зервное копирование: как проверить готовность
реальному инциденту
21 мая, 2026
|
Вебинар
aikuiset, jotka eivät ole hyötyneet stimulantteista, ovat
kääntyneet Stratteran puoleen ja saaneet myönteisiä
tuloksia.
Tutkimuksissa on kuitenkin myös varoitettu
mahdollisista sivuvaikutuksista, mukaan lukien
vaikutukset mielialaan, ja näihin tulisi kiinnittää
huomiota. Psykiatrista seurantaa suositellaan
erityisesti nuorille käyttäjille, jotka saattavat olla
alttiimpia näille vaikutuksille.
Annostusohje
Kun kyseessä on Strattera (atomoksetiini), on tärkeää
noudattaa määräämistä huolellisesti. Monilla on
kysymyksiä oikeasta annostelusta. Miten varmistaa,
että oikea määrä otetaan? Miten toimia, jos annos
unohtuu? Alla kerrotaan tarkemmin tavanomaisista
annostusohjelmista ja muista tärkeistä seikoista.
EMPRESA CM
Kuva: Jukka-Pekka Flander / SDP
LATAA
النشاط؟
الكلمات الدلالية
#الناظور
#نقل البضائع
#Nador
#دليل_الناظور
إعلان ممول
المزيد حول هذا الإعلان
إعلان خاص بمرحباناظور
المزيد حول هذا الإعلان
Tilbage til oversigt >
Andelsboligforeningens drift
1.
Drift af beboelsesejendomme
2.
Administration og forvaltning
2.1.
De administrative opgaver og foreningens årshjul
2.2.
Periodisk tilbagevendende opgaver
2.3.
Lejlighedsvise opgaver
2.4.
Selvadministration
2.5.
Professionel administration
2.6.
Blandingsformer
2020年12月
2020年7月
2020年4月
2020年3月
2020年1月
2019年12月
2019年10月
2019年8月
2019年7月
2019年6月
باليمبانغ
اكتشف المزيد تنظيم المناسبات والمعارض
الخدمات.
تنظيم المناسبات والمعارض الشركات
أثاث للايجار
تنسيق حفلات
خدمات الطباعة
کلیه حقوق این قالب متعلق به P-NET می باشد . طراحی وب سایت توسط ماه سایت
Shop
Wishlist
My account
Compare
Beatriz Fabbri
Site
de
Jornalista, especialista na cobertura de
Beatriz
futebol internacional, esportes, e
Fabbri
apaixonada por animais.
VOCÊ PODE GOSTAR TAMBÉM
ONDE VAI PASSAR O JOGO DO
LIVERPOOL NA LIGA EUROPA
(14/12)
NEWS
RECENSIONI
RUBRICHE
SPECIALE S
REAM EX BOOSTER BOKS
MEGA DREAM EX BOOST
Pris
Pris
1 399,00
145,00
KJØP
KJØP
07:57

:::::

*WHAT IS REQUIRED*: Reproduce the material above. Do not change a word.

*RESULT OF THE TASK*:
зервное копирование: как проверить готовность
реальному инциденту
21 мая, 2026
|
Вебинар
aikuiset, jotka eivät ole hyötyneet stimulantteista, ovat
kääntyneet Stratteran puoleen ja saaneet myönteisiä
tuloksia.
Tutkimuksissa on kuitenkin myös varoitettu
mahdollisista sivuvaikutuksista, mukaan lukien
vaikutukset mielialaan, ja näihin tulisi kiinnittää
huomiota. Psykiatrista seurantaa suositellaan
erityisesti nuorille käyttäjille, jotka saattavat olla
alttiimpia näille vaikutuksille.
Annostusohje
Kun kyseessä on Strattera (atomoksetiini), on tärkeää
noudattaa määräämistä huolellisesti. Monilla on
kysymyksiä oikeasta annostelusta. Miten varmistaa,
että oikea määrä otetaan? Miten toimia, jos annos
unohtuu? Alla kerrotaan tarkemmin tavanomaisista
annostusohjelmista ja muista tärkeistä seikoista.
EMPRESA CM
Kuva: Jukka-Pekka Flander / SDP
LATAA
النشاط؟
الكلمات الدلالية
#الناظور
#نقل البضائع
#Nador
#دليل_الناظور
إعلان ممول
المزيد حول هذا الإعلان
إعلان خاص بمرحباناظور
المزيد حول هذا الإعلان
Tilbage til oversigt >
Andelsboligforeningens drift
1.
Drift af beboelsesejendomme
2.
Administration og forvaltning
2.1.
De administrative opgaver og foreningens årshjul
2.2.
Periodisk tilbagevendende opgaver
2.3.
Lejlighedsvise opgaver
2.4.
Selvadministration
2.5.
Professionel administration
2.6.
Blandingsformer
2020年12月
2020年7月
2020年4月
2020年3月
2020年1月
2019年12月
2019年10月
2019年8月
2019年7月
2019年6月
باليمبانغ
اكتشف المزيد تنظيم المناسبات والمعارض
الخدمات.
تنظيم المناسبات والمعارض الشركات
أثاث للايجار
تنسيق حفلات
خدمات الطباعة
کلیه حقوق این قالب متعلق به P-NET می باشد . طراحی وب سایت توسط ماه سایت
Shop
Wishlist
My account
Compare
Beatriz Fabbri
Site
de
Jornalista, especialista na cobertura de
Beatriz
futebol internacional, esportes, e
Fabbri
apaixonada por animais.
VOCÊ PODE GOSTAR TAMBÉM
ONDE VAI PASSAR O JOGO DO
LIVERPOOL NA LIGA EUROPA
(14/12)
NEWS
RECENSIONI
RUBRICHE
SPECIALE S
REAM EX BOOSTER BOKS
MEGA DREAM EX BOOST
Pris
Pris
1 399,00
145,00
KJØP
KJØP
07:57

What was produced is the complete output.